Table of Contents
Introduction
- Wash hands
- Introduce self
- Ask Patient’s name, DOB and what they like to be called
- Explain examination and obtain consent
- Expose knees and below
- General inspection: patient, e.g. age, pain/discomfort, signs of trauma; around bed, e.g. mobility aids, splint
Look
- Gait: look for limp and movement restriction; assess knee, ankle and foot movements; check for normal heel-strike/toe-off
- Standing inspection
- Front: hallux deformities (lateral angulation of big toe = hallux valgus), lesser toe deformities (flexed PIP joints = hammer toes; flexed DIP joints = mallet toes; flexed PIP joints and DIP joints with pes cavus = claw toes)
- Sides: foot arches (pes planus = flat foot; pes cavus = high arch, usually with clawed toes)
- Behind: alignment of hindfoot (5˚ valgus normal)
- Tip-toe standing inspection: re-inspect foot arch if there was pes planus (if it corrects on tip-toe standing, it is flexible pes planus; if it does not correct, it is rigid pes planus); big toe flexion (no flexion = hallux rigidus); hindfoot varus/valgus angulation change (normal hindfoot 5˚ valgus should correct into varus)

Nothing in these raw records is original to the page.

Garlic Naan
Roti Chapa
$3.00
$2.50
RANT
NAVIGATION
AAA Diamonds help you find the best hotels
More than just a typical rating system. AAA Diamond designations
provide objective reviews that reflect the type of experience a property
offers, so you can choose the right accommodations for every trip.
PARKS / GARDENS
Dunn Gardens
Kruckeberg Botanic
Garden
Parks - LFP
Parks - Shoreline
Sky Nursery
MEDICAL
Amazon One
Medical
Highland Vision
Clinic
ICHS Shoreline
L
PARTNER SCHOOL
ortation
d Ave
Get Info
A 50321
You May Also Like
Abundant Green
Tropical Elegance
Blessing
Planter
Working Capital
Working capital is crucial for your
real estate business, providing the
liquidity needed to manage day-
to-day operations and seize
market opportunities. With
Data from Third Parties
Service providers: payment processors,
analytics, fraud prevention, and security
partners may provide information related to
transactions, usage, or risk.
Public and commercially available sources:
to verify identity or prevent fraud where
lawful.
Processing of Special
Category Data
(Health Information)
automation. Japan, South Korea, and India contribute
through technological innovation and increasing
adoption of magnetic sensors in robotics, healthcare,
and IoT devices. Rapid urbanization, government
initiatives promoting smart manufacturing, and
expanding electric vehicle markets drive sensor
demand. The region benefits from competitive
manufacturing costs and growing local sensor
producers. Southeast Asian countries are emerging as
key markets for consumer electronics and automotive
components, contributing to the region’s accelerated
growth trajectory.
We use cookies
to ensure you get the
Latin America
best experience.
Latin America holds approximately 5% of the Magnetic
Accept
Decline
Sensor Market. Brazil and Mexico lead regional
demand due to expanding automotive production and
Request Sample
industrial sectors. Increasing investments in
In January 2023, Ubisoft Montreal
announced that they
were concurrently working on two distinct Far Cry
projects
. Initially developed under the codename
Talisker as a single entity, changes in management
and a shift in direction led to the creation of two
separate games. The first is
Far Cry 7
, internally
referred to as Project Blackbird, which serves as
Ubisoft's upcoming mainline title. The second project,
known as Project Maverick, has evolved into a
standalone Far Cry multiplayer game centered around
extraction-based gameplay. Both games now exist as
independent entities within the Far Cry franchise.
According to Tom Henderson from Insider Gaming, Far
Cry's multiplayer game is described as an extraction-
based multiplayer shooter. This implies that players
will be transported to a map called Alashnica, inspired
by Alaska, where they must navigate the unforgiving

- Lying inspection: skin (scars/arthroscopic portals, bruising, erythema), joints (swelling, effusions), muscles (wasting), heel (callosities), between toes (ulcers), nails (psoriatic changes), feel up extensor surface of lower leg (psoriasis plaques, rheumatoid nodules, gouty tophi)
- Measure calf muscle bulk: measure calf diameter 10 cm below tibial tuberosity and compare with contralateral side

Feel
Ask about any pain and then start by examining the normal side.
- Skin: palpate general area for temperature and soft tissue swelling/tenderness
- Ligaments: deltoid ligament (anteroinferior to medial malleolus), anterior talofibular ligament (anterior to lateral malleolus), calcaneofibular ligament (inferior to lateral malleolus), and posterior talofibular ligament (posterior to lateral malleolus)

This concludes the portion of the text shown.